Gomorra, il film
Il film è tratto dall’omonimo libro “Gomorra” di Roberto Saviano, diretto da Matteo Garrone, è principalmente in dialetto napoletano, non molto facile da comprendere! Per fortuna i sottotitoli aiutano nella comprensione, anche se spesso si perdono i modi di dire tipicamente partenopei. Il film è suddiviso in 4 storie tutte intrecciate tra loro e ambientate alle vele di Scampia, il fatiscente complesso abitativo abusivo mai completato, ma ugualmente abitato, praticamente è un intero quartiere.
Ecco la trama in poche parole: Pasquale è un sarto d’alta moda, bravissimo e molto richiesto, solo che lavora in nero ed è sfruttato dal suo datore di lavoro che è a sua volta in combutta con la camorra. Per riuscire a guadagnare qualcosa in più il povero sarto decide di lavorare per un imprenditore cinese: è contento, lo trattano come una persona importante e riesce a sfamare la famiglia.
Don Ciro è il contabile che porta la mesata (stipendio mensile dato dai clan, alle famiglie che hanno un affiliato morto o in carcere) alle famiglie di Scampia; tra i clan è in corso una faida, pertanto ci sono molti dissidi e la lista di Ciro cambia di volta in volta: lui sarà solo una pedina in questa guerra senza esclusione di colpi.

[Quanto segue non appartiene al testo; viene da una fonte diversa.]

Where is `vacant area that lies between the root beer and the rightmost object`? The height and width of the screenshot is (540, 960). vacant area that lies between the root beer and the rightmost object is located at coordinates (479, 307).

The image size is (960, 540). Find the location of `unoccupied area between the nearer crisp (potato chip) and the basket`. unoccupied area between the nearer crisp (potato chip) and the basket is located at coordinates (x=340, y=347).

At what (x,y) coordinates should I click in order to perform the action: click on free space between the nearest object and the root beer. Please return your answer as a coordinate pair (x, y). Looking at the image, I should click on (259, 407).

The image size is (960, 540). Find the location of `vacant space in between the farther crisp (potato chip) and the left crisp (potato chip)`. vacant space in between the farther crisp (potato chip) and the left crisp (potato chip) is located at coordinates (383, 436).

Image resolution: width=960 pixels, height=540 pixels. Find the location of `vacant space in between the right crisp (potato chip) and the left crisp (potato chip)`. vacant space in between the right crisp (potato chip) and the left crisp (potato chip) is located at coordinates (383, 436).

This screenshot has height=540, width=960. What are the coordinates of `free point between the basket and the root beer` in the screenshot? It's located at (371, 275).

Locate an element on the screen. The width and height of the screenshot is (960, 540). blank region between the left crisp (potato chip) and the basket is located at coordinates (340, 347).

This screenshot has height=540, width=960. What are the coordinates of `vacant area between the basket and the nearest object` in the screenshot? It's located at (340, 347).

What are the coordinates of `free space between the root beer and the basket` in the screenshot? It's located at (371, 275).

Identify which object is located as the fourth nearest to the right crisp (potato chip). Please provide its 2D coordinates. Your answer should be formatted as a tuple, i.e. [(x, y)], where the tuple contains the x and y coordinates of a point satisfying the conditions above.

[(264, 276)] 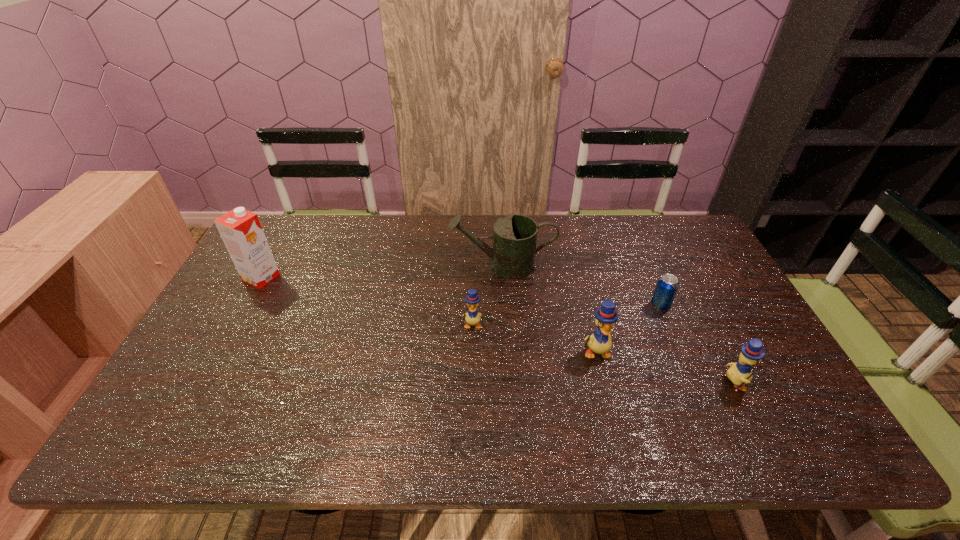 Where is `the third nearest object`? This screenshot has width=960, height=540. the third nearest object is located at coordinates click(x=472, y=299).

Identify the location of the fifth tallest object. (472, 299).

This screenshot has width=960, height=540. Identify the location of the second nearest object. pyautogui.click(x=599, y=342).

This screenshot has width=960, height=540. I want to click on the third object from right to left, so click(x=599, y=342).

I want to click on the nearest object, so click(752, 352).

Where is `the rightmost object`? This screenshot has width=960, height=540. the rightmost object is located at coordinates [x=752, y=352].

At what (x,y) coordinates should I click in order to perform the action: click on beer can. Please return your answer as a coordinate pair (x, y). This screenshot has height=540, width=960. Looking at the image, I should click on (667, 285).

Identify the location of the third farthest object. (667, 285).

Identify the location of the tallest object. The width and height of the screenshot is (960, 540). (241, 231).

This screenshot has height=540, width=960. Find the location of `carton`. carton is located at coordinates (241, 231).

Totò invece è ancora giovane, ha solo 13 anni, ma desidera fortemente di entrare nel “giro”; nella sua giovane vita dovrà fare delle scelte cruciali, scelte che un ragazzino di quell’età non dovrebbe nemmeno immaginare.
Franco è un imprenditore: il suo lavoro è cercare cave adatte allo smaltimento di rifiuti tossici del nord Italia e farli pagare davvero una miseria. Roberto è il suo nuovo aiutante, che partecipa a queste discariche abusive.
Marco e Ciro sono due ragazzi giovani, che iniziano la loro attività di “gangster solitari” per conto proprio. Naturalmente abitando nella zona controllata dal clan dei casalesi, fa “prudere” qualche grilletto.
Purtroppo tutto ciò è reale, come reali sono stati alcuni dei protagonisti che hanno interpretato i personaggi del film, reali sono le vele di Scampia, reale è la loro vita tra quelle mura.
Il film è stato candidato a diversi premi ed ha trionfato agli European Film Awards 2008 con i premi come miglior film e miglior regia, nel 2009 ha ricevuto 7 David di Donatello, inoltre il “sindacato nazionale giornalisti cinematografici italiani” ha assegnato al film un premio speciale, il Nastro d’Argento dell’anno 2009.
Diversi gruppi e cantanti hanno scritto brani esplicitamente per la colonna sonora di Gomorra o comunque per sostenere Roberto Saviano e la libertà d’informazione.
Il film è naturalmente grandioso, ma per chi non ha dimestichezza con le parole, i modi di dire e soprattutto con le tresche della camorra, non è di facile comprensione. Qualcuno non avendo letto il libro hanno rinunciato al film dopo i primi minuti sia perché non ne capivano tutte le sottigliezze, sia perché incomprensibile con tutto quel napoletano: in realtà se fosse stato in italiano non sarebbe stato così “reale”. In definitiva il libro è complementare al film.